According to some embodiments, the increased outlet diameter
includes an extension having a cone shape, which is connected to or
formed with said combustion chamber.
[0030] According to some embodiments, the combustive fluid may
include a mixture of air and fuel. In some embodiments, the fuel is
a flammable or combustible gas.
[0031] According to some embodiments, the shock wave generator may
further include a mixer, that is configured to receive air from an
air line and fuel from a fuel line, wherein said mixer is
configured to mix the air and the fuel and provide a resulting
mixture of air and fuel to said supply line.
[0032] According to some embodiments, the generator may further
include a control unit configured to control the mixer and/or
igniter, and/or any other operating parameters of the
generator.
[0033] According to some embodiments, the generator may be used as
a non-lethal means for the deterrence of mammals, poultry and/or
fish.
[0034] According to some embodiments, there is provided a
multi-barrel shock wave generator, configured to generate a
synchronized controlled wave front, said generator includes: [0035]
a supply line having a nozzle, said supply line is configured to
receive a combustive fluid; [0036] an igniter provided in said
supply line, said igniter is configured to initiate a flame front
and cause detonation in a combustion chamber; [0037] wherein the
combustion chamber is associated with said nozzle, and is
configured to receive said combustive fluid from said nozzle, said
combustion chamber includes: an aperture opposite said nozzle, and
turbulence stimulator unit, said turbulence stimulator unit
comprises a pole located along the internal cavity of said
combustion chamber, said pole is provided with a plurality of
lateral protrusion units configured to encounter the flame front,
wherein said plurality of lateral protrusion units are arranged on
said pole in at least three portions, wherein the first portion is
adjacent said nozzle and wherein each consequent portion is
provided with protrusion units comprising additional encountering
protrusion elements compared to the number of encountering
protrusion elements in the respective protrusion units in a former
portion; and [0038] two or more exit barrels, associated with the
aperture of the combustion chamber; [0039] whereby, a periodically
initiated flame front generated detonation is controlled by said
plurality of lateral protrusion units, and is propagating from said
nozzle to said aperture, to synchronically propagate and exit
thought the exit barrels.
[0040] According to some embodiments, the lateral protrusion units
in the first portion may include two protrusion elements, attached
along said pole.
[0041] According to some embodiments, the lateral protrusion units
in a second portion of said pole comprises a plurality of
protrusion elements attached along said pole, the protrusion
elements may include three arms, and wherein each arm in the unit
is substantially at an angle of about 120.degree. from the other
arm in the unit.
[0042] According to some embodiments, lateral protrusion units in
the third portion of the pole may include a plurality of protrusion
elements, attached or mounted along said pole, said protrusion
elements include four arms, arranged in a cross shape about said
pole.
[0043] According to some embodiments, a set of two consecutive
protruding units are not placed in overlapping position around said
pole therebetween.
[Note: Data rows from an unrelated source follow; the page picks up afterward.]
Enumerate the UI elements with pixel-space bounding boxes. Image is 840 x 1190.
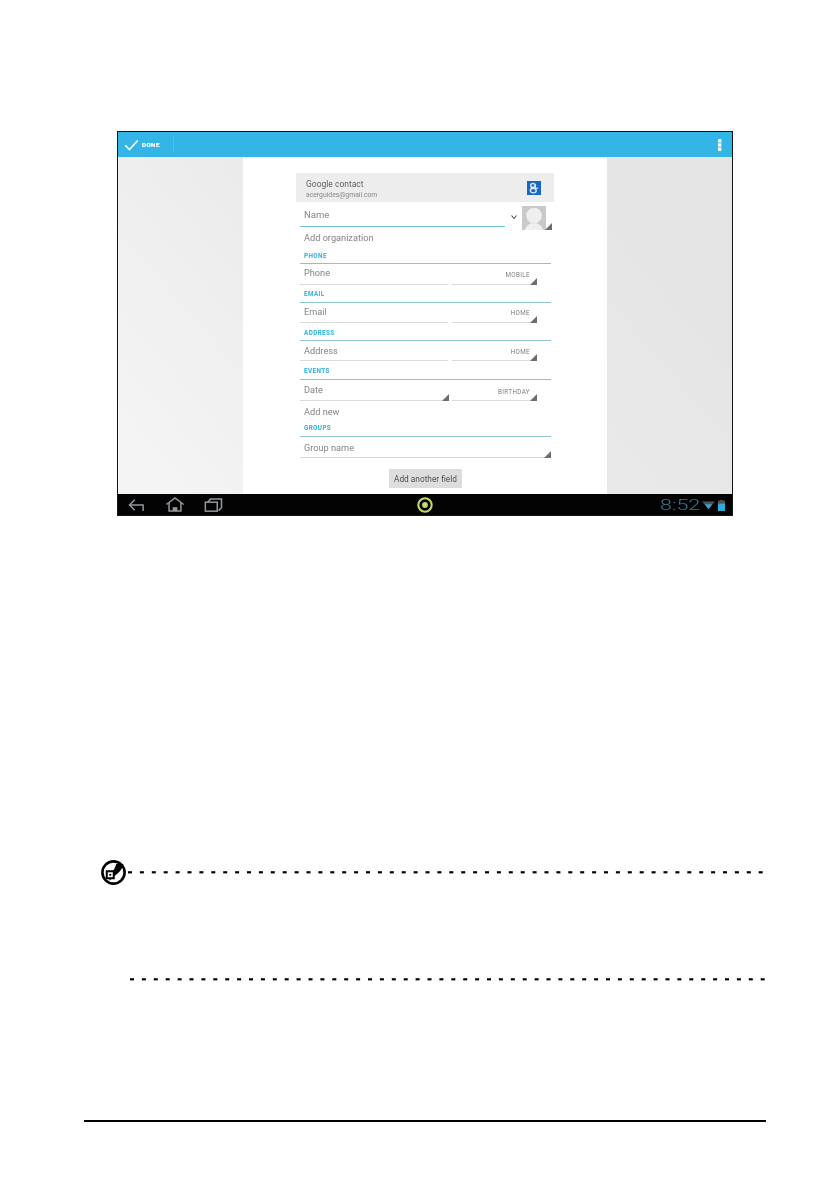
button[interactable]: Back: [122, 494, 152, 515]
staticText: Add another field: [394, 474, 457, 484]
staticText: 8:52: [660, 497, 701, 514]
staticText: PHONE: [304, 252, 327, 259]
staticText: ADDRESS: [304, 329, 335, 336]
staticText: Group name: [304, 442, 355, 453]
staticText: GROUPS: [304, 424, 332, 431]
button[interactable]: Add another field: [389, 469, 462, 488]
staticText: Google contact: [306, 179, 364, 189]
button[interactable]: DONE: [118, 132, 173, 157]
button[interactable]: Recent apps: [198, 494, 228, 515]
button[interactable]: More options: [709, 132, 732, 157]
staticText: Email: [304, 306, 327, 317]
staticText: Phone: [304, 267, 331, 278]
staticText: EMAIL: [304, 290, 325, 297]
staticText: Address: [304, 345, 338, 356]
staticText: MOBILE: [452, 271, 530, 278]
staticText: Add organization: [304, 232, 374, 243]
staticText: HOME: [452, 348, 530, 355]
staticText: HOME: [452, 309, 530, 316]
staticText: acerguides@gmail.com: [306, 191, 378, 199]
button[interactable]: Home: [160, 494, 190, 515]
button[interactable]: Notifications: [414, 494, 436, 515]
staticText: Date: [304, 384, 323, 395]
button[interactable]: Google contact: [296, 173, 554, 202]
staticText: BIRTHDAY: [452, 388, 530, 395]
staticText: EVENTS: [304, 367, 330, 374]
button[interactable]: Contact photo: [522, 206, 546, 230]
staticText: Name: [304, 209, 330, 220]
staticText: Add new: [304, 406, 340, 417]
staticText: DONE: [142, 141, 160, 148]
According to some embodiments, the protruding
elements of each protruding unit may have a similar or different
shape, size and/or composition. Each possibility is a separate
embodiment.
[0044] According to some embodiments, the protruding units in each
portion may have a similar or different shape, size and/or
composition. Each possibility is a separate embodiment. According
to some embodiments, the arms are substantially flat.
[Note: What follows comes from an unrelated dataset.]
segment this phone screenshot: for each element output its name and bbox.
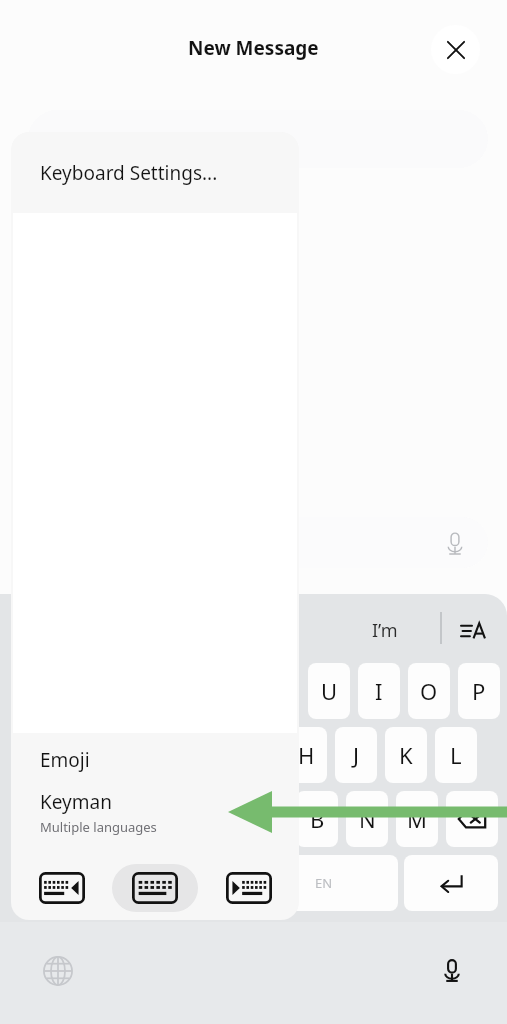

[0045] According to some embodiments, the protruding units may be
attached to, associated with, mounted on or formed with said pole.
Each possibility is a separate embodiment.
[0046] According to some embodiments, each of the exit barrels may
have an increasing outlet diameter at the exit end thereof.
[0047] According to some embodiments, the shock wave generator may
further include a mixer, configured to receive air from an air line
and fuel from a fuel line, wherein said mixer is configured to mix
the air and the fuel and provide a resulting mixture of air and
fuel to said supply line.
[0048] According to some embodiments, each of the exit barrels may
include a turbulence stimulator comprising protruding units having
comprising a plurality of protrusion elements, mounted along a
pole, said protrusion elements comprise four arms.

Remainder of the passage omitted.